TWO PENSION PLAN PROBLEM
Ask yourself: How could I make $34,998 last year...and not qualify for a pension credit?
ISSUE:
Although we have a merged Union, we have two separate pension plans – a SAG Pension Plan and an AFTRA Retirement Fund. Performers’ earnings are divided between the two pension plans. Even though we think we earned enough, we still might not qualify for a pension credit.
WHY IS THIS AN ISSUE?
Members work under both SAG and AFTRA contracts.
But our earnings to qualify for Pension Credits are split between the two separate pension plans.
We’ve made enough in total, but performers are constantly at risk of not earning enough to receive either a SAG or an AFTRA Pension Credit. We must accumulate pension credits throughout our careers to qualify for pension benefits. Cheating members out of a yearly pension credit could have a devastating financial effect on our members later in life.
Below is an example of how a performer would be unable to qualify for a pension credit in either Plan despite substantial earnings.
$20,000 is required to earn 1 annual SAG pension credit
$15,000 is required to earn 1 annual AFTRA pension credit
A member can earn up to $34,998 and earn zero pension credits in either Plan.
In other words, in a certain year you can earn $19,999 in SAG work, and $14,999 in AFTRA work and still not qualify for either pension plan.
WHAT IS OUR SOLUTION?
The current SAG Pension Plan trustees and AFTRA Retirement Fund trustees have had a decade to find a solution to this problem. MembershipFirst understands the profound importance of this two-pension plan issue and will push to find new trustees to finally fix this broken system.

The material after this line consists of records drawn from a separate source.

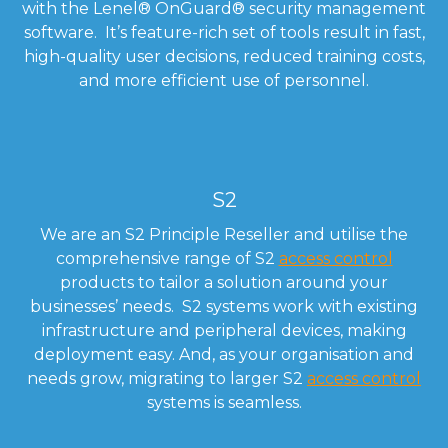
with the Lenel
®
OnGuard
®
security management
software. It’s feature-rich set of tools result in fast,
high-quality user decisions, reduced training costs,
and more efficient use of personnel.
S2
We are an S2 Principle Reseller and utilise the
comprehensive range of S2
access control
products to tailor a solution around your
businesses’ needs. S2 systems work with existing
infrastructure and peripheral devices, making
deployment easy. And, as your organisation and
needs grow, migrating to larger S2
access control
systems is seamless.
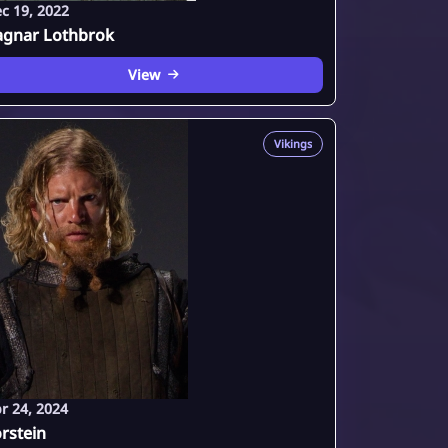
c 19, 2022
agnar Lothbrok
View
Vikings
r 24, 2024
rstein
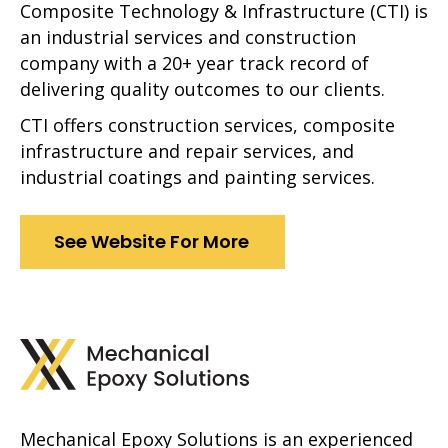
Composite Technology & Infrastructure (CTI) is
an industrial services and construction
company with a 20+ year track record of
delivering quality outcomes to our clients.
CTI offers construction services, composite
infrastructure and repair services, and
industrial coatings and painting services.
See Website For More
Mechanical Epoxy Solutions is an experienced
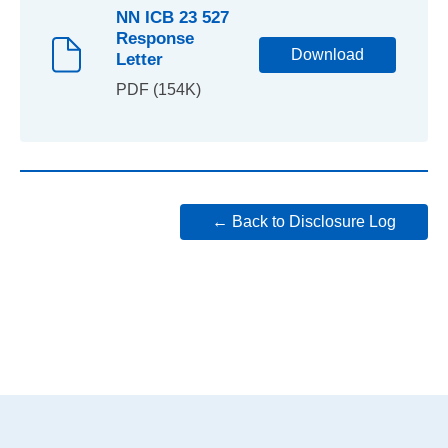
NN ICB 23 527
Response
Download
Letter
PDF (154K)
← Back to Disclosure Log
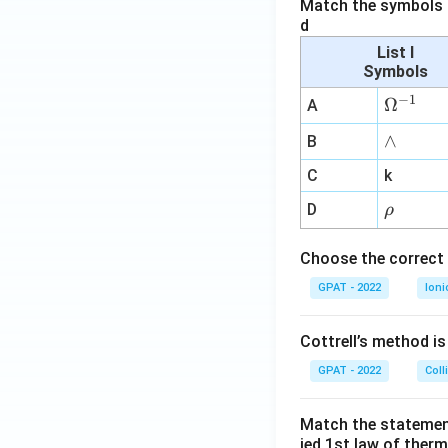
Match the symbols i
d
List I
Symbols
−
1
\O
Ω
A
me
∧
∧
B
ga
^
C
k
{-
\r
D
ρ
1}
h
o
Choose the correct 
GPAT - 2022
Ioni
Cottrell’s method i
GPAT - 2022
Coll
Match the statements
ied 1st law of ther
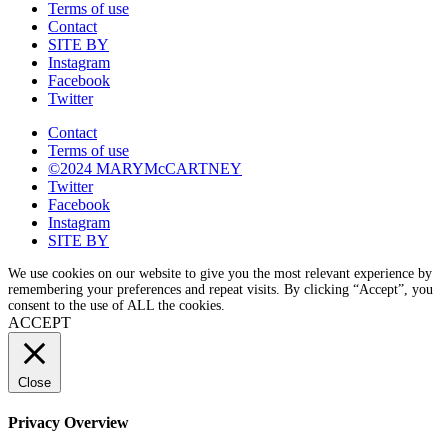
Terms of use
Contact
SITE BY
Instagram
Facebook
Twitter
Contact
Terms of use
©2024 MARYMcCARTNEY
Twitter
Facebook
Instagram
SITE BY
We use cookies on our website to give you the most relevant experience by
remembering your preferences and repeat visits. By clicking “Accept”, you
consent to the use of ALL the cookies.
ACCEPT
Close
Privacy Overview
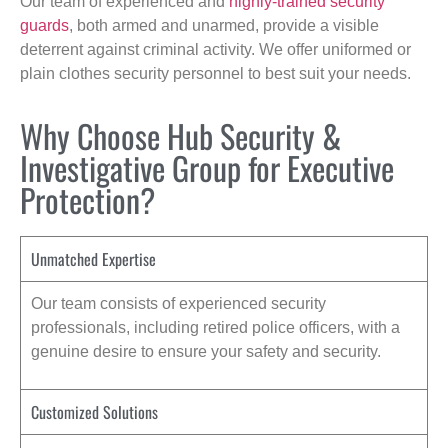
Our team of experienced and
highly-trained security
guards
, both armed and unarmed, provide a visible
deterrent against criminal activity. We offer uniformed or
plain clothes security personnel to best suit your needs.
Why Choose Hub Security &
Investigative Group for Executive
Protection?
Unmatched Expertise
Our team consists of experienced security
professionals, including retired police officers, with a
genuine desire to ensure your safety and security.
Customized Solutions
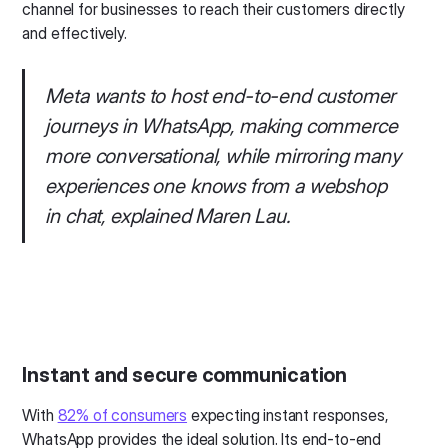
channel for businesses to reach their customers directly
and effectively.
Meta wants to host end-to-end customer
journeys in WhatsApp, making commerce
more conversational, while mirroring many
experiences one knows from a webshop
in chat, explained Maren Lau.
Instant and secure communication
With
82% of consumers
expecting instant responses,
WhatsApp provides the ideal solution. Its end-to-end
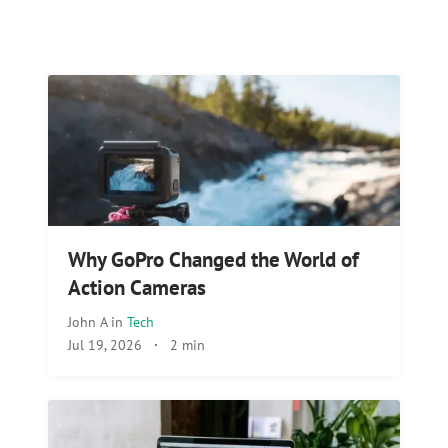
Why GoPro Changed the World of
Action Cameras
John A
in
Tech
Jul 19, 2026
·
2 min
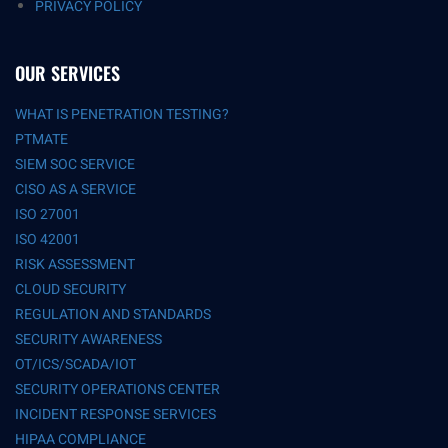
PRIVACY POLICY
OUR SERVICES
WHAT IS PENETRATION TESTING?
PTMATE
SIEM SOC SERVICE
CISO AS A SERVICE
ISO 27001
ISO 42001
RISK ASSESSMENT
CLOUD SECURITY
REGULATION AND STANDARDS
SECURITY AWARENESS
OT/ICS/SCADA/IOT
SECURITY OPERATIONS CENTER
INCIDENT RESPONSE SERVICES
HIPAA COMPLIANCE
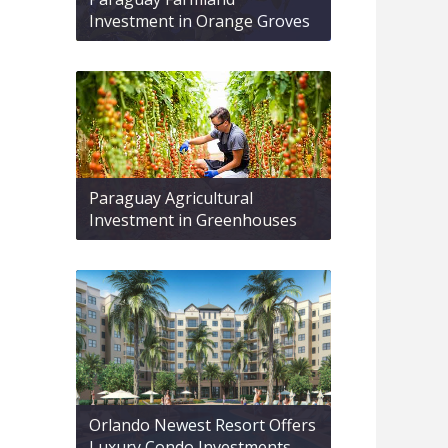
Investment in Orange Groves
Paraguay Agricultural
Investment in Greenhouses
Orlando Newest Resort Offers
Luxury Condo Investments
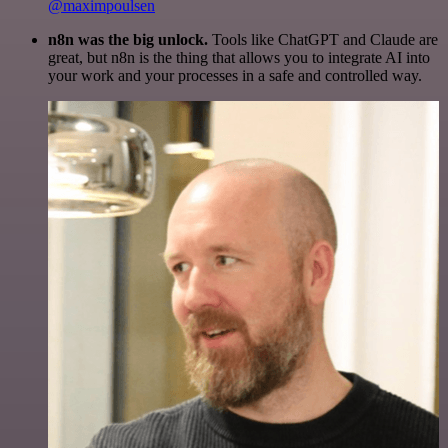
@maximpoulsen
n8n was the big unlock.
Tools like ChatGPT and Claude are
great, but n8n is the thing that allows you to integrate AI into
your work and your processes in a safe and controlled way.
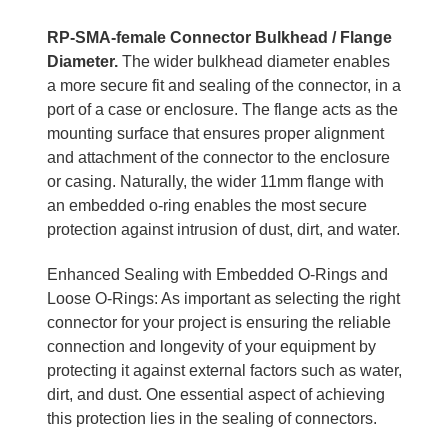
RP-SMA-female Connector Bulkhead / Flange
Diameter.
The wider bulkhead diameter enables
a more secure fit and sealing of the connector, in a
port of a case or enclosure. The flange acts as the
mounting surface that ensures proper alignment
and attachment of the connector to the enclosure
or casing. Naturally, the wider 11mm flange with
an embedded o-ring enables the most secure
protection against intrusion of dust, dirt, and water.
Enhanced Sealing with Embedded O-Rings and
Loose O-Rings: As important as selecting the right
connector for your project is ensuring the reliable
connection and longevity of your equipment by
protecting it against external factors such as water,
dirt, and dust. One essential aspect of achieving
this protection lies in the sealing of connectors.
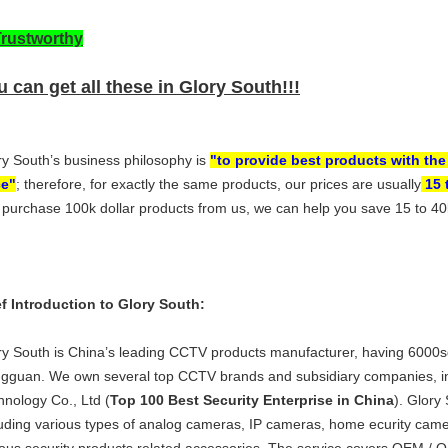
Trustworthy
 can get all these in Glory South!!!
ry South’s business philosophy is
"to provide best products with the
ce"
; therefore, for exactly the same products, our prices are usually
15 
 purchase 100k dollar products from us, we can help you save 15 to 40k 
ef Introduction to Glory South:
ry South is China’s leading CCTV products manufacturer, having 6000
gguan. We own several top CCTV brands and subsidiary companies, in
hnology Co., Ltd (
Top 100 Best Security Enterprise in China
). Glory
luding various types of analog cameras, IP cameras, home ecurity ca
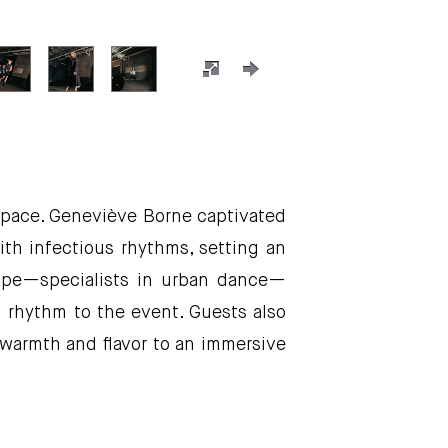
 space. Geneviève Borne captivated
th infectious rhythms, setting an
oupe—specialists in urban dance—
d rhythm to the event. Guests also
 warmth and flavor to an immersive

*There's more to this. Having our earnings split between 2 pension plans is bad enough. But if you're unfortunate to end up on an AFTRA show... You are penalized even further. The AFTRA Retirement Fund accrues at HALF (1%) compared to the SAG Pension Plan (2%). And the AFTRA early retirement penalty is TWICE that of SAG's. AFTRA has a 60% penalty at 55. SAG's is 30%.